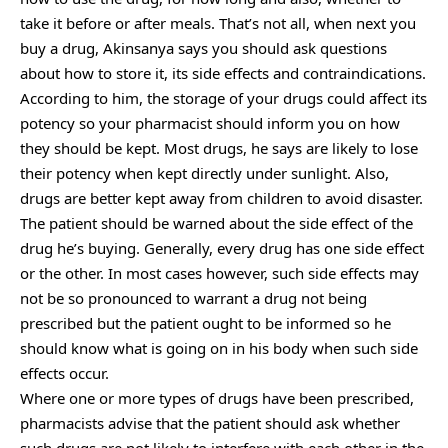
take it before or after meals. That’s not all, when next you
buy a drug, Akinsanya says you should ask questions
about how to store it, its side effects and contraindications.
According to him, the storage of your drugs could affect its
potency so your pharmacist should inform you on how
they should be kept. Most drugs, he says are likely to lose
their potency when kept directly under sunlight. Also,
drugs are better kept away from children to avoid disaster.
The patient should be warned about the side effect of the
drug he’s buying. Generally, every drug has one side effect
or the other. In most cases however, such side effects may
not be so pronounced to warrant a drug not being
prescribed but the patient ought to be informed so he
should know what is going on in his body when such side
effects occur.
Where one or more types of drugs have been prescribed,
pharmacists advise that the patient should ask whether
such drugs are not likely to interfere with each other in the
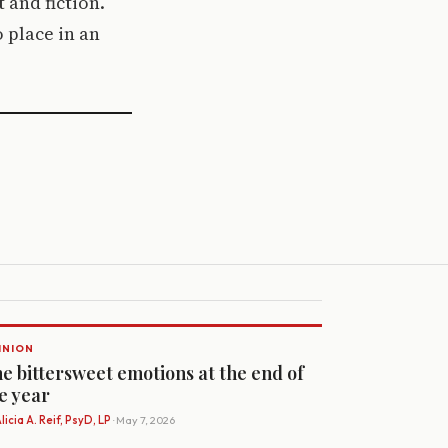
 and fiction.
 place in an
INION
e bittersweet emotions at the end of
e year
licia A. Reif, PsyD, LP
· May 7, 2026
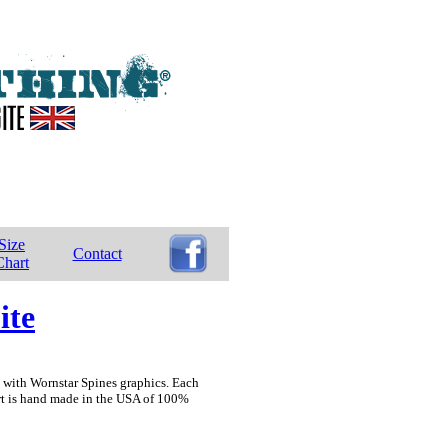
Size
Contact
Chart
ite
on with Wornstar Spines graphics. Each
irt is hand made in the USA of 100%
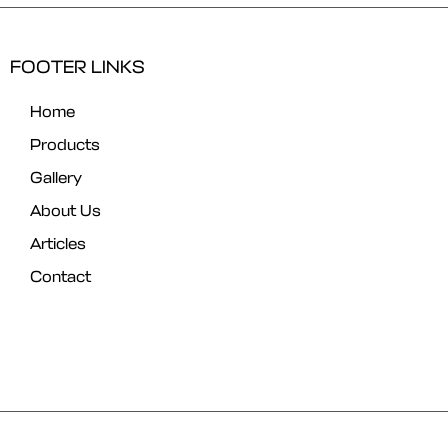
FOOTER LINKS
Home
Products
Gallery
About Us
Articles
Contact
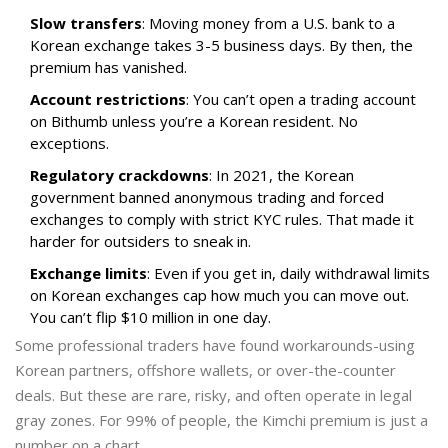
Slow transfers
: Moving money from a U.S. bank to a
Korean exchange takes 3-5 business days. By then, the
premium has vanished.
Account restrictions
: You can’t open a trading account
on Bithumb unless you’re a Korean resident. No
exceptions.
Regulatory crackdowns
: In 2021, the Korean
government banned anonymous trading and forced
exchanges to comply with strict KYC rules. That made it
harder for outsiders to sneak in.
Exchange limits
: Even if you get in, daily withdrawal limits
on Korean exchanges cap how much you can move out.
You can’t flip $10 million in one day.
Some professional traders have found workarounds-using
Korean partners, offshore wallets, or over-the-counter
deals. But these are rare, risky, and often operate in legal
gray zones. For 99% of people, the Kimchi premium is just a
number on a chart.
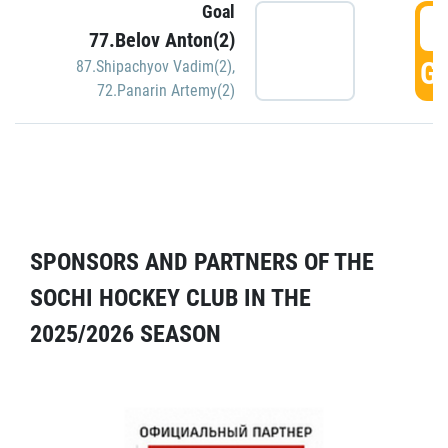
Goal
5
77.Belov Anton(2)
GO
87.Shipachyov Vadim(2)
,
72.Panarin Artemy(2)
SPONSORS AND PARTNERS OF THE
SOCHI HOCKEY CLUB IN THE
2025/2026 SEASON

• Aim of the task
Return, unchanged, the run of lines above that opens with the line containing "exchanges to comply" and closes with the line containing "Korean partners, offshore". Include both.

• Exercise solution
exchanges to comply with strict KYC rules. That made it
harder for outsiders to sneak in.
Exchange limits
: Even if you get in, daily withdrawal limits
on Korean exchanges cap how much you can move out.
You can’t flip $10 million in one day.
Some professional traders have found workarounds-using
Korean partners, offshore wallets, or over-the-counter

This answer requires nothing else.